PURPOSE: The study goal was to improve outcome in children with rhabdomyosarcoma by comparing risk-based regimens of surgery, radiotherapy (RT) and chemotherapy. PATIENTS AND METHODS: Eight hundred eighty-three previously untreated eligible patients with nonmetastatic rhabdomyosarcoma entered the Intergroup Rhabdomyosarcoma Study-IV (IRS-IV) (1991 to 1997) after surgery and were randomized treatment by primary tumor site, group (1 to 3), and stage (I to III). Failure-free survival (FFS) rates and survival were the end points used in comparisons between randomized groups and between patient subgroups treated on IRS-III and IRS-IV. Most patients were randomized to receive vincristine and dactinomycin (VA) and cyclophosphamide (VAC, n = 235), or VA and ifosfamide (VAI, n = 222), or vincristine, ifosfamide, and etoposide (VIE, n = 236). Patients with group 3 tumors were randomized to receive conventional RT (C-RT) versus hyperfractionated RT (HF-RT). RESULTS: Overall 3-year FFS and survival were 77% and 86%, respectively. Three-year FFS rates with VAC, VAI, and VIE were 75%, 77%, and 77%, respectively (P =.42). No significant difference in outcome was noted with HF-RT versus C-RT (P =.85 and P =.90, respectively). Overall, patients with embryonal tumors benefited from intensive three-drug chemotherapy in IRS-IV (3-year FFS, 83%).

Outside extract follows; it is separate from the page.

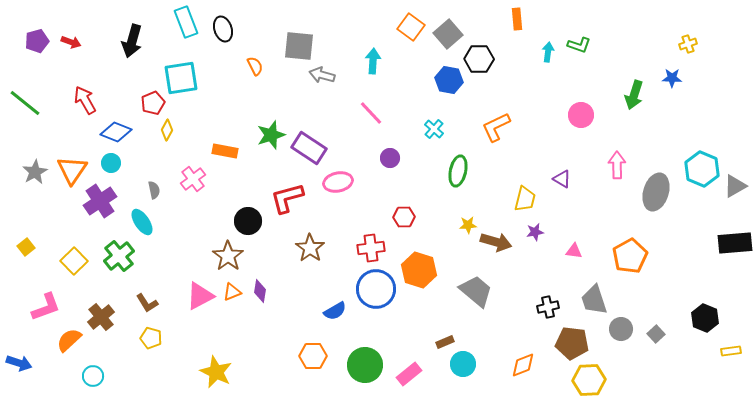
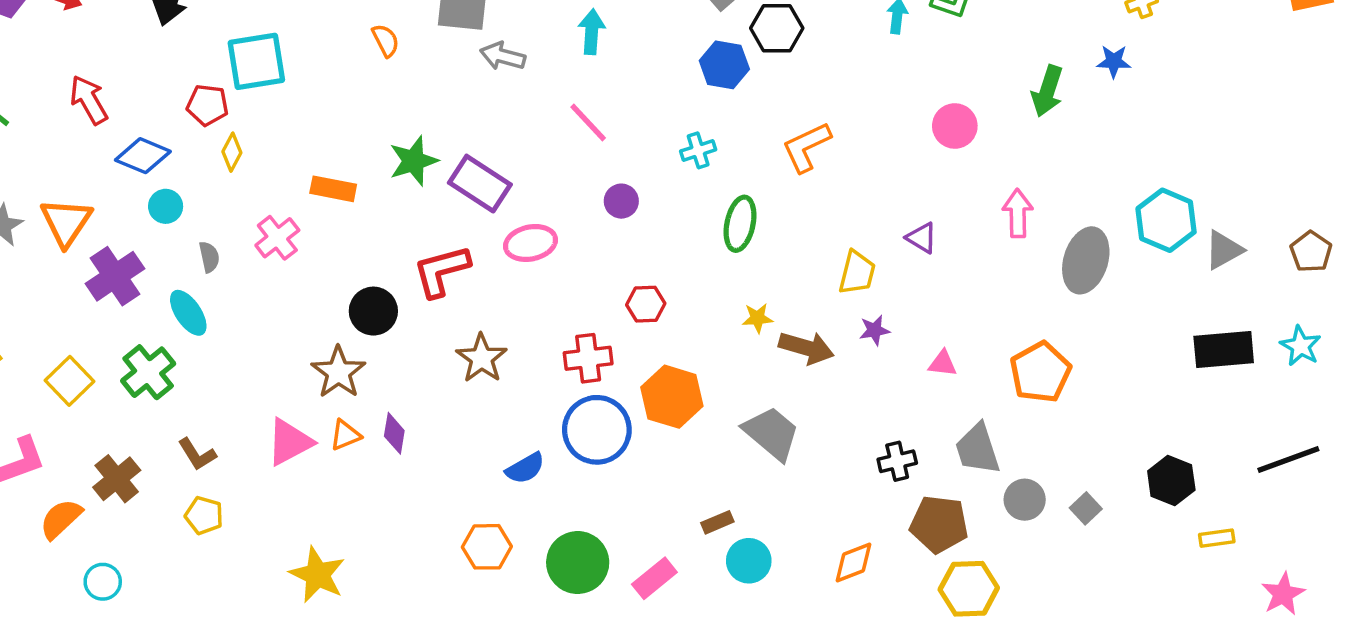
red pentagon: (153, 103) -> (207, 105), turned 30
cyan cross: (434, 129) -> (698, 150), turned 30
cyan circle: (111, 163) -> (166, 206), moved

The improvement was seen for patients with stage I or stage II/III, group 1/2 disease, many of whom received VA chemotherapy on IRS-III. Patients with stage 2/3, group 3 disease had similar outcomes on IRS-III and IRS-IV. Three-year FFS for the nonrandomized patient subsets was 75% with renal abnormalities; 81% for paratesticular, group 1 cases; and 91% for group 1/2 orbit or eyelid tumors. Patients with paratesticular primaries had poorer outcomes if they were more than 10 years old (3-year FFS, 63% v 90%). Myelosuppression occurred in most patients, but toxic deaths occurred in less than 1%. CONCLUSION: VAC and VAI or VIE with surgery (with or without RT), are equally effective for patients with local or regional rhabdomyosarcoma and are more effective for embryonal tumors than therapies used previously. Younger patients with group 1 paratesticular embryonal tumors and all patients with group 1/2 orbit or eyelid tumors can usually be cured with VA chemotherapy along with postoperative RT for group 2 disease.